__Material shown__.
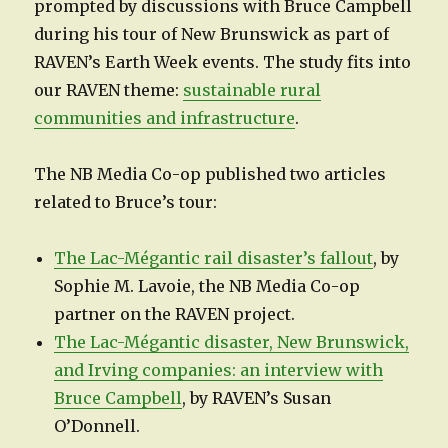
prompted by discussions with Bruce Campbell
during his tour of New Brunswick as part of
RAVEN’s Earth Week events. The study fits into
our RAVEN theme:
sustainable rural
communities and infrastructure
.
The NB Media Co-op published two articles
related to Bruce’s tour:
The Lac-Mégantic rail disaster’s fallout
, by
Sophie M. Lavoie, the NB Media Co-op
partner on the RAVEN project.
The Lac-Mégantic disaster, New Brunswick,
and Irving companies: an interview with
Bruce Campbell
, by RAVEN’s Susan
O’Donnell.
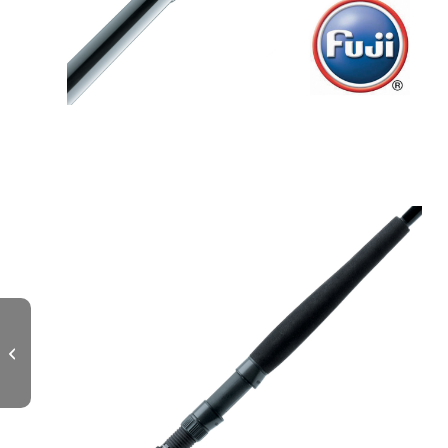
MITSIO Spinning Popping 80lb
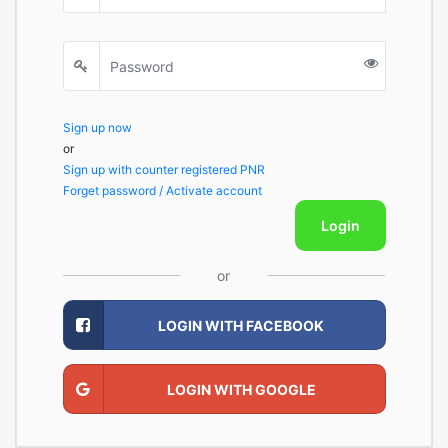
Sign up now
or
Sign up with counter registered PNR
Forget password / Activate account
Login
or
LOGIN WITH FACEBOOK
LOGIN WITH GOOGLE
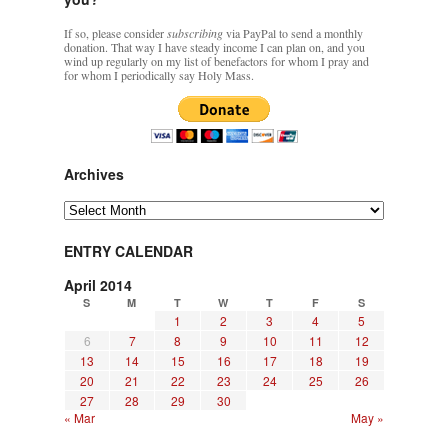
If so, please consider
subscribing
via PayPal to send a monthly
donation. That way I have steady income I can plan on, and you
wind up regularly on my list of benefactors for whom I pray and
for whom I periodically say Holy Mass.
Archives
Archives
ENTRY CALENDAR
April 2014
S
M
T
W
T
F
S
1
2
3
4
5
6
7
8
9
10
11
12
13
14
15
16
17
18
19
20
21
22
23
24
25
26
27
28
29
30
« Mar
May »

__Your instructions__. Copy every line of the material in which the word "Mégantic" occurs.

__Reply__.
The Lac-Mégantic rail disaster’s fallout
The Lac-Mégantic disaster, New Brunswick,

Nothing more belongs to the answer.